WORK TO COMPLETE >> Nothing outside the range below should be printed. Output exactly the lines from the line with "June (736, 637)" to the line with "February (746, 724)", both included.

DATA RECORDS >>

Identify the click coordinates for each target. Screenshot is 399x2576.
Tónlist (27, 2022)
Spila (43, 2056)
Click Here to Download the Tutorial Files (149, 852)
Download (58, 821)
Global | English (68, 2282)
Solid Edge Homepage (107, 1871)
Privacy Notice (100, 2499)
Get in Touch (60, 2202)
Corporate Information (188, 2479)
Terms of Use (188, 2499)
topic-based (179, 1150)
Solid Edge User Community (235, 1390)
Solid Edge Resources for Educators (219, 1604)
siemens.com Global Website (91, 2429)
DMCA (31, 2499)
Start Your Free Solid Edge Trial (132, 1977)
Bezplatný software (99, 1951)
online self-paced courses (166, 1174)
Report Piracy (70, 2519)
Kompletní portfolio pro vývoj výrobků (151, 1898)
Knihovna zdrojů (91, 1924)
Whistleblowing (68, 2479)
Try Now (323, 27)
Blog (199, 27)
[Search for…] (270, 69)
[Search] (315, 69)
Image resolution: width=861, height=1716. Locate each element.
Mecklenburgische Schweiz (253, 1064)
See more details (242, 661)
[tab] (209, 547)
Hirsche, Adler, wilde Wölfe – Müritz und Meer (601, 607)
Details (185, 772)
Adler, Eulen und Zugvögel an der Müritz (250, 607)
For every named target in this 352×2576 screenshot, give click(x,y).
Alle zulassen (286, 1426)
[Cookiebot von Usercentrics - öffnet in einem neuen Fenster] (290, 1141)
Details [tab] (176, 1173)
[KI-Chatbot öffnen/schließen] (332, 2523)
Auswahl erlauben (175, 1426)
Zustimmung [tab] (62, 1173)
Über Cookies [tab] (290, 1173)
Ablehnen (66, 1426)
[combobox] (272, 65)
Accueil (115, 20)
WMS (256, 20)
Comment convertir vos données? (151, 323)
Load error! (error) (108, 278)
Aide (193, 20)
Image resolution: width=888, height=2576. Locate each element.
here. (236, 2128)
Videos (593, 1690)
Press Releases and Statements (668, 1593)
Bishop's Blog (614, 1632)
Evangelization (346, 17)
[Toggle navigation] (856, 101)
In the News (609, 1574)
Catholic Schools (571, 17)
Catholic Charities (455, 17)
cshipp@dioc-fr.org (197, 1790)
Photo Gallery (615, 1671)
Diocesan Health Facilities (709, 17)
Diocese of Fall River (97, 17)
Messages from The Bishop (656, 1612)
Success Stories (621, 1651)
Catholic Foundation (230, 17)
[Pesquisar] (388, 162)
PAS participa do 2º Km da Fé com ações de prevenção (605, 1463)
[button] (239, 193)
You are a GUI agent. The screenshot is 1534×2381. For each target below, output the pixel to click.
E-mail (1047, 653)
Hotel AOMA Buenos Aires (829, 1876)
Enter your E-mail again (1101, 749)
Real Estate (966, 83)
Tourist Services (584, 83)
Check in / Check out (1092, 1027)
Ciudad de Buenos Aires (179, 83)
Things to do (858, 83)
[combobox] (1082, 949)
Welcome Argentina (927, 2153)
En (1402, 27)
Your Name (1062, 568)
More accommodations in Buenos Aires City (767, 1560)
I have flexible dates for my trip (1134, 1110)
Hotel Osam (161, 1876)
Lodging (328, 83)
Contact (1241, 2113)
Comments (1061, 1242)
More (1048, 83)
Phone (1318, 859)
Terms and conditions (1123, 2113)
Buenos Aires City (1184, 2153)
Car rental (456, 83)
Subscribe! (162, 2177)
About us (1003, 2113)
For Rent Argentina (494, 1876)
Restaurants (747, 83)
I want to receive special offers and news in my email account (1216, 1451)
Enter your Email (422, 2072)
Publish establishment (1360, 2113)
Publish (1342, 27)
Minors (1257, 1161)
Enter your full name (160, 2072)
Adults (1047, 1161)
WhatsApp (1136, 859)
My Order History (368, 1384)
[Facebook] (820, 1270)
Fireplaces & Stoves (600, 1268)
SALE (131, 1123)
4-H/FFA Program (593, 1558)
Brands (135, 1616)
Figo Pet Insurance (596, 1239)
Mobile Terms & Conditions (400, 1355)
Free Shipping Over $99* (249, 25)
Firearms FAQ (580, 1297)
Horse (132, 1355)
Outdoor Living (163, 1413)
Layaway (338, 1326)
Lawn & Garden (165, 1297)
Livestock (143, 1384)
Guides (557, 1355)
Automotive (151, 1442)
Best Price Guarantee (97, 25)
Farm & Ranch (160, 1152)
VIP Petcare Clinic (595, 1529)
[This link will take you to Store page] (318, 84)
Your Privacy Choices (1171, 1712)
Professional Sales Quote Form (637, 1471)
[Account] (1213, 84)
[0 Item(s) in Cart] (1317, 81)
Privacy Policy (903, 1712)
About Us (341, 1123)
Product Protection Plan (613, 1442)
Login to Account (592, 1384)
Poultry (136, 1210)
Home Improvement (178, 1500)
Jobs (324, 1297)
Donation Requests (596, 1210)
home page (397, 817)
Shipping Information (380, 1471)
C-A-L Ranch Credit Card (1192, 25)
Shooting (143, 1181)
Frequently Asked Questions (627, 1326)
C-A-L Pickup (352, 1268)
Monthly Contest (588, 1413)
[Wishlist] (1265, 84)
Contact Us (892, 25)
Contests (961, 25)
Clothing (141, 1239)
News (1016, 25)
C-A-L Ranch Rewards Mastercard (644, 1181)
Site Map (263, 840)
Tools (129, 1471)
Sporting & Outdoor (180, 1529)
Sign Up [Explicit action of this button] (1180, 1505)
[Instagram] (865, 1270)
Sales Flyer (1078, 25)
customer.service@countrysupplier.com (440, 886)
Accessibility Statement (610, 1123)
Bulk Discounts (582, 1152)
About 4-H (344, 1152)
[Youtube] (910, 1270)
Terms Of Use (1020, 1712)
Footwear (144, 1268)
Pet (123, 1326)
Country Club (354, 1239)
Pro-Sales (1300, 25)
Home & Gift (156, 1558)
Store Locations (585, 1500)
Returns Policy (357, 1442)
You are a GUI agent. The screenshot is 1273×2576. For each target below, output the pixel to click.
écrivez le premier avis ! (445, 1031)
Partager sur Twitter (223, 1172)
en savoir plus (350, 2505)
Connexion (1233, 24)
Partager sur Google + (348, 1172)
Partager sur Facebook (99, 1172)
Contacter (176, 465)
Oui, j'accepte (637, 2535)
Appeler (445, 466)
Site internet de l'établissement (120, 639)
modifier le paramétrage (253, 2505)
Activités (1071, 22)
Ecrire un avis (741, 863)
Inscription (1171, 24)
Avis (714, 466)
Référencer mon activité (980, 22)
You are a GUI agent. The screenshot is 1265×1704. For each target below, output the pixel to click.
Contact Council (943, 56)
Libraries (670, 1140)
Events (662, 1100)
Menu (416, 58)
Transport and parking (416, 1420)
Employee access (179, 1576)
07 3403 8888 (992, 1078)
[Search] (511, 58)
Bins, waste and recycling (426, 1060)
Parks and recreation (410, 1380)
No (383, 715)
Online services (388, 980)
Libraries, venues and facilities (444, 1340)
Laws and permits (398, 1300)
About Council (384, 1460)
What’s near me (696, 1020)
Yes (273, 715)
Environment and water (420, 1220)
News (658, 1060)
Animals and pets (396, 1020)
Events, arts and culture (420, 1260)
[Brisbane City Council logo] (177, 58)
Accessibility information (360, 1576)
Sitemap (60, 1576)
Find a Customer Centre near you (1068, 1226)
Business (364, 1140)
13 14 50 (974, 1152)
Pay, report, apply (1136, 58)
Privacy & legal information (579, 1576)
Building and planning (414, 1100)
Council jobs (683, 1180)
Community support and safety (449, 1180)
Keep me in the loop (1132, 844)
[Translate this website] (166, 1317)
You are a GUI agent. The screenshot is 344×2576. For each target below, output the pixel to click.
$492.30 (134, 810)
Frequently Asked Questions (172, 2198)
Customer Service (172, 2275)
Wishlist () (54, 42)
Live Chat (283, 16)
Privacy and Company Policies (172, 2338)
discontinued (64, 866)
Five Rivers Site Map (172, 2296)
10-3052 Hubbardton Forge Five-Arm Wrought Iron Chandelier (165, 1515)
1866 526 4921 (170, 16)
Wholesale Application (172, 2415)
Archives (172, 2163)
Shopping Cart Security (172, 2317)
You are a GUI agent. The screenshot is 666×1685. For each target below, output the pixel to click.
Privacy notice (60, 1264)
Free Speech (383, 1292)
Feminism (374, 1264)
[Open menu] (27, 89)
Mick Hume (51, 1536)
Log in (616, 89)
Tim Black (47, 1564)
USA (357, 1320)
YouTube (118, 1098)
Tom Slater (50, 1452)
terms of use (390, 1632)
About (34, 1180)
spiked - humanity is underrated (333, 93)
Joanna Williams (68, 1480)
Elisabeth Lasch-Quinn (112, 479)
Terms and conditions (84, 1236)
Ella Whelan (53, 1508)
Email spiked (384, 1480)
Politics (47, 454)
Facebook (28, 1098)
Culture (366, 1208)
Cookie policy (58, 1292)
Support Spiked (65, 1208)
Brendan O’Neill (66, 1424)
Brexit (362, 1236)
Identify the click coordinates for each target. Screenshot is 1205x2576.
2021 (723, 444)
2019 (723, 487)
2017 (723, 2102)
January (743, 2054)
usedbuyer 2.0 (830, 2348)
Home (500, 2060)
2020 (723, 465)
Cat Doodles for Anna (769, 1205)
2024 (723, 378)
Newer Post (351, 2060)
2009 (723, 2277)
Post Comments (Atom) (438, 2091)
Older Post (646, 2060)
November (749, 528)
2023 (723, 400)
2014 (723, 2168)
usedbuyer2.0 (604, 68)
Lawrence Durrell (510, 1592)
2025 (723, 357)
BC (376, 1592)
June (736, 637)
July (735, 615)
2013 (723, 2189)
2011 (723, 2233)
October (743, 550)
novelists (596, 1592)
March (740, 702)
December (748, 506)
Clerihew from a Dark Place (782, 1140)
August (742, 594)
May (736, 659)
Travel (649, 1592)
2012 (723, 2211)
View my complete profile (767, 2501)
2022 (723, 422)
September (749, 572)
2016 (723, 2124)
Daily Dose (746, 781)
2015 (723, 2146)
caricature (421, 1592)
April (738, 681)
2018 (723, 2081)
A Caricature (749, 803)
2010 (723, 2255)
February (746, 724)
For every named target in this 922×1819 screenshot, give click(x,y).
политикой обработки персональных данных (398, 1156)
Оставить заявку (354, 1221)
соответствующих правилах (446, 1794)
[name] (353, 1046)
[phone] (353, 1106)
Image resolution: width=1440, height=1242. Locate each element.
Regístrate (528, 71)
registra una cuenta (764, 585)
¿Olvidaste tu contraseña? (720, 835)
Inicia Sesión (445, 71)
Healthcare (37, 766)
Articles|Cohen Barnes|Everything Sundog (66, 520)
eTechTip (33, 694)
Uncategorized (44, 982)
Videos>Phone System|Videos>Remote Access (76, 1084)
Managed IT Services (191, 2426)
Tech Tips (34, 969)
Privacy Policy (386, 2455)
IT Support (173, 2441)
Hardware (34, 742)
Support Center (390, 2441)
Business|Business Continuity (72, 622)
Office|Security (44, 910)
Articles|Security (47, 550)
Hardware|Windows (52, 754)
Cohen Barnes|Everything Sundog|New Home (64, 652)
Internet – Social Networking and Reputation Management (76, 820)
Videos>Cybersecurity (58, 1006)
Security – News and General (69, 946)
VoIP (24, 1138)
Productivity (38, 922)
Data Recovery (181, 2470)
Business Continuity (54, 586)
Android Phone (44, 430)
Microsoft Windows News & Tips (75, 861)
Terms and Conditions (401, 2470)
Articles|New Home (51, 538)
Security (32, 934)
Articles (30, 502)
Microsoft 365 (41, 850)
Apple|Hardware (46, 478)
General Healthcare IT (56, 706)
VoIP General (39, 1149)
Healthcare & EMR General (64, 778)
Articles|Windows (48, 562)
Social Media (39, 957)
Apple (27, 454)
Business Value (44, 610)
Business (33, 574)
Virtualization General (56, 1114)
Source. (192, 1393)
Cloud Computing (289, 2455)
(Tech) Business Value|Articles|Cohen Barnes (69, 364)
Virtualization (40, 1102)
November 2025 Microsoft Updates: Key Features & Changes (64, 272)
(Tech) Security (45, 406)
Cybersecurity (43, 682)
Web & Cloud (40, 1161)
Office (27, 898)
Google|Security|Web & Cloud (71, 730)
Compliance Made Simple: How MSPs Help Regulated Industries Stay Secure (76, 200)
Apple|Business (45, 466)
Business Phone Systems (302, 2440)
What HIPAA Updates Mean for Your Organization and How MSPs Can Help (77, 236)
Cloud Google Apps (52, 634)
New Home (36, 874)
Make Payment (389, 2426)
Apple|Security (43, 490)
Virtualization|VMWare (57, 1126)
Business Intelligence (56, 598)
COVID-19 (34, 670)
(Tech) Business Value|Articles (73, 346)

SOLUTION TO THE PROBLEM >>
June (736, 637)
July (735, 615)
2013 (723, 2189)
2011 (723, 2233)
October (743, 550)
novelists (596, 1592)
March (740, 702)
December (748, 506)
Clerihew from a Dark Place (782, 1140)
August (742, 594)
May (736, 659)
Travel (649, 1592)
2012 (723, 2211)
View my complete profile (767, 2501)
2022 (723, 422)
September (749, 572)
2016 (723, 2124)
Daily Dose (746, 781)
2015 (723, 2146)
caricature (421, 1592)
April (738, 681)
2018 (723, 2081)
A Caricature (749, 803)
2010 (723, 2255)
February (746, 724)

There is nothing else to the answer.